#### AIM OF THE TASK
Output, without alteration, the first line of the entries and each line after it, stopping with the line that contains "Develop for Drupal".

(Recorded data)
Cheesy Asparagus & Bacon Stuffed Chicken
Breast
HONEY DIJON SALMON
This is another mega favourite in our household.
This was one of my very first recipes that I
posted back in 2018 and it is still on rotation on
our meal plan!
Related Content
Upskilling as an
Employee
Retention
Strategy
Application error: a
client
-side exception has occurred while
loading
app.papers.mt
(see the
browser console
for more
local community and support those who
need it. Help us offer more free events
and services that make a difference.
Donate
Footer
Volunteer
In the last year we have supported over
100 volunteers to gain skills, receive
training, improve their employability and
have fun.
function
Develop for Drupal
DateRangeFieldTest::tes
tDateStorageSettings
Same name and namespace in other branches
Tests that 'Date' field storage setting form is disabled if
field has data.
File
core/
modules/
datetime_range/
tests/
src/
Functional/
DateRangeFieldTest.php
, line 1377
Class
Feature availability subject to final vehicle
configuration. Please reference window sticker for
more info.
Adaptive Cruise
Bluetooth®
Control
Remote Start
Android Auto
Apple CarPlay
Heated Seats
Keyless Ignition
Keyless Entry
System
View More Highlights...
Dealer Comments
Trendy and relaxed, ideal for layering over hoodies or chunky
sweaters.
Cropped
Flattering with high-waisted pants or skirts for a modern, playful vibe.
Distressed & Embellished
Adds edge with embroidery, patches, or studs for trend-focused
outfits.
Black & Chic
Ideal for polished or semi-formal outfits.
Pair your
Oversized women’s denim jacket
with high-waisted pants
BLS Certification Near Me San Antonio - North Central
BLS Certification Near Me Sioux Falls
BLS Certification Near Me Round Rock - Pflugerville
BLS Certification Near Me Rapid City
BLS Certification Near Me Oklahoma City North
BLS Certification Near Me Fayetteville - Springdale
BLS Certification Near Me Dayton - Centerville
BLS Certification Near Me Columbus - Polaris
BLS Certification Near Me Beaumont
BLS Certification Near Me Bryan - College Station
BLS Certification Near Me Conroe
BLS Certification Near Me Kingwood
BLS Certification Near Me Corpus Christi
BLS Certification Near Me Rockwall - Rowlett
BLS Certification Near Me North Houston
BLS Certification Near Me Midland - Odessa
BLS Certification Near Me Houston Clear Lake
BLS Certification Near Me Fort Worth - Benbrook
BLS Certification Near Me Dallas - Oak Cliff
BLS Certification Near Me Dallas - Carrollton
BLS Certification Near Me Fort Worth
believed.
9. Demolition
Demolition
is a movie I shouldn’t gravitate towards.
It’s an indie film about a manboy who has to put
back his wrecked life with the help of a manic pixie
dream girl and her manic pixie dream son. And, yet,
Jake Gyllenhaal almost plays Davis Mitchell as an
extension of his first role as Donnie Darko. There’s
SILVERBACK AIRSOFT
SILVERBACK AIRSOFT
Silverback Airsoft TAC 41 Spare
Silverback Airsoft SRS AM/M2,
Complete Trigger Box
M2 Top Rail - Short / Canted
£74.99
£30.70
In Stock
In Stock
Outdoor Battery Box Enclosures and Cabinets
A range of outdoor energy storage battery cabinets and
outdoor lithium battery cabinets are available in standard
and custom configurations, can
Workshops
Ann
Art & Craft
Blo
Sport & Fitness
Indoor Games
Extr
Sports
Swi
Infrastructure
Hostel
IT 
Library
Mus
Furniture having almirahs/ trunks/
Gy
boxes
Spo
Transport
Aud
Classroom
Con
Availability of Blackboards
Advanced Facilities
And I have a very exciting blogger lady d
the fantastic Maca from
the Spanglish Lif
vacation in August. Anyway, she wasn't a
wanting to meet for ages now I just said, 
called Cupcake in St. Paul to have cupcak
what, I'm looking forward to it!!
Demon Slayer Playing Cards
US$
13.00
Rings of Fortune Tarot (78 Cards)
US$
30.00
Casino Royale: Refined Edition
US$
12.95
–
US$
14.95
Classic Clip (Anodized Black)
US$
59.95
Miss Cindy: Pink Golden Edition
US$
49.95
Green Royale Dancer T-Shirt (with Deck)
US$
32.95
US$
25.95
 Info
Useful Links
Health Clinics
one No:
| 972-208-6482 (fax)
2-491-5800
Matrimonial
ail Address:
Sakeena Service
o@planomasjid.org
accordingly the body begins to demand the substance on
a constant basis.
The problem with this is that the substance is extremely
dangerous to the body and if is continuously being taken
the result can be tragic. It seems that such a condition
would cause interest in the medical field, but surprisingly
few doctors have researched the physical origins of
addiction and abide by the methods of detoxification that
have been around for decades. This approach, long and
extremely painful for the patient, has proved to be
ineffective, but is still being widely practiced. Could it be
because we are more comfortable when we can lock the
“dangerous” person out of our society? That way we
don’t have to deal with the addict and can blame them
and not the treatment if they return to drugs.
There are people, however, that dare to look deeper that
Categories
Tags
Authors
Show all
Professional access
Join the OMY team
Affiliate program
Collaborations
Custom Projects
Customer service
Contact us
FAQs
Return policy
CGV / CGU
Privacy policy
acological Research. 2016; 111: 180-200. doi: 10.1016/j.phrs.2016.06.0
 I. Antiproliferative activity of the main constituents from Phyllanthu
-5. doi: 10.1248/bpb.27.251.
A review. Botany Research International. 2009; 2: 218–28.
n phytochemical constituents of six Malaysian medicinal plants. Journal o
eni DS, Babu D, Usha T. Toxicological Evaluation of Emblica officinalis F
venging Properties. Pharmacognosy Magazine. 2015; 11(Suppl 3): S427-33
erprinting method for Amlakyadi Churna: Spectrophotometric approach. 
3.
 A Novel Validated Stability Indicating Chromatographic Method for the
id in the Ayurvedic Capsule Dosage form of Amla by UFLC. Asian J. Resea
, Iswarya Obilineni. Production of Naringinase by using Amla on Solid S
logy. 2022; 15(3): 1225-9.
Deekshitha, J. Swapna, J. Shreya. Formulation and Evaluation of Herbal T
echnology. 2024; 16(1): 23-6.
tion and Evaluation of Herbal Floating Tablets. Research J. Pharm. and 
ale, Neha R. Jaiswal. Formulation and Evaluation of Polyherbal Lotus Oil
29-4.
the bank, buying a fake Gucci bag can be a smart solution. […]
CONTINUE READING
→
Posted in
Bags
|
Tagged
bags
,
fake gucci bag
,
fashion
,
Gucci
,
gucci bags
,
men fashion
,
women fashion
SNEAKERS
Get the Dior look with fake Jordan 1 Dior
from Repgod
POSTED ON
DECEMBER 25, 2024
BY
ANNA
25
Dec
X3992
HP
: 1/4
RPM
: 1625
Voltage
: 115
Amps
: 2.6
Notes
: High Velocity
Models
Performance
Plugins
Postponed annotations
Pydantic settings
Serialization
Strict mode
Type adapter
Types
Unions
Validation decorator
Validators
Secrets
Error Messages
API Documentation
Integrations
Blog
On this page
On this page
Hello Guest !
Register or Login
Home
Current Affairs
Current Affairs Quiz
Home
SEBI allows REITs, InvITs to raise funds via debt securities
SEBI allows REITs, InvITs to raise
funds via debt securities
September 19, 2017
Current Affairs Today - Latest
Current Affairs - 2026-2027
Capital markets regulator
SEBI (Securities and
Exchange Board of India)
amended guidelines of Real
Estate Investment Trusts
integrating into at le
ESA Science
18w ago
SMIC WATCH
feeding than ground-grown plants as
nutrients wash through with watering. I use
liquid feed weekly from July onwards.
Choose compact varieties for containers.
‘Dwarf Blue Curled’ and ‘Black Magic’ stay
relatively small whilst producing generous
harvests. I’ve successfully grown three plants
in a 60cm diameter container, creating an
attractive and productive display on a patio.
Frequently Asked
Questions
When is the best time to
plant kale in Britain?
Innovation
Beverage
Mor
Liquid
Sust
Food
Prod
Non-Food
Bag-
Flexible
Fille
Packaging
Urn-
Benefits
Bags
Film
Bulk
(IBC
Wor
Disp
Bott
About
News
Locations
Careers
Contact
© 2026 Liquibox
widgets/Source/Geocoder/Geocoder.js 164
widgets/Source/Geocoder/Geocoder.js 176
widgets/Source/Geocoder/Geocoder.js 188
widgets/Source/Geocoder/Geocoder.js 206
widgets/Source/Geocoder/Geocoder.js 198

#### RESULT OF THE TASK
Cheesy Asparagus & Bacon Stuffed Chicken
Breast
HONEY DIJON SALMON
This is another mega favourite in our household.
This was one of my very first recipes that I
posted back in 2018 and it is still on rotation on
our meal plan!
Related Content
Upskilling as an
Employee
Retention
Strategy
Application error: a
client
-side exception has occurred while
loading
app.papers.mt
(see the
browser console
for more
local community and support those who
need it. Help us offer more free events
and services that make a difference.
Donate
Footer
Volunteer
In the last year we have supported over
100 volunteers to gain skills, receive
training, improve their employability and
have fun.
function
Develop for Drupal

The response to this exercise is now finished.